As in times before, we are going to ask for your help. We’re hoping that if you know we need more members, and if you know that we’ve thought through and prepared for potential growth issues, that you will be our best advertisers. We’re also prepared this season to reward our advertisers. This has been done off and on in the past (more off than on), but this season we are going to be diligent to see that those who bring new members to the farm are given an appropriate demonstration of our appreciation. Obviously we don’t have a lot to give, but we do have an abundance of produce, and our plan is to give coupons for a certain amount of what our farm produces (basil, tomatoes, melons, our salsa, jam, pumpkin butter, pumpkins or whatever), as a way of saying thanks for your work in recruiting new members. The amount would be forty dollars for each new member. It could also be applied to the cost of a future CSA Session.
I need to pause here, and say something that is strongly on my mind as I write these words. I just can’t help being deeply cognizant of the fact that there are so many of you who have, in the past, brought many members to the farm, both when I’ve asked specifically and also when I haven’t. I can’t forget that, and I can’t adequately convey how deeply appreciative I am. I could name names, but you know who you are, and I do too. I know you did it because you believe and love the farm as we do. When you did these things, our backs were against the wall; we were in no position to offer compensation. Things are different now. We can’t go back in time to offer the recognition that I wish we could, but I just want you to know I haven’t forgotten, and I am not unaware that we would not be where we are now without a lot of promotion by a lot of you over the years.

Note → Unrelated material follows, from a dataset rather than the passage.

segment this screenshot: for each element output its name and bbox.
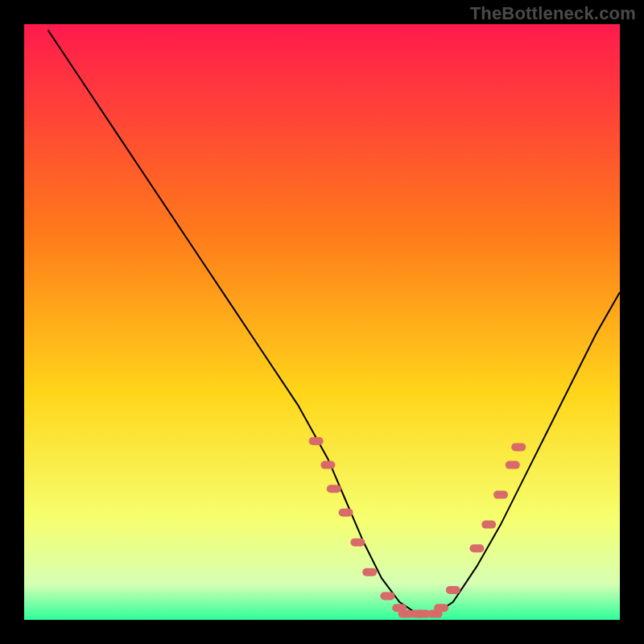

As we look to the means to increase our membership, we also have decided to do some small amount of advertising this year. Here too we are going to call on you for ideas and some help. We’re looking for input about where to best advertise. We also are in need of some expertise in how to design the advertisement. I know that some of you have offered your services in these areas before, when we were not advertising; unfortunately my memory concerning offers of help isn’t as strong as my memory in other categories. I’m hoping those of you who have offered in the past, as well as others who are experienced in this area and willing to help, will get in touch with us.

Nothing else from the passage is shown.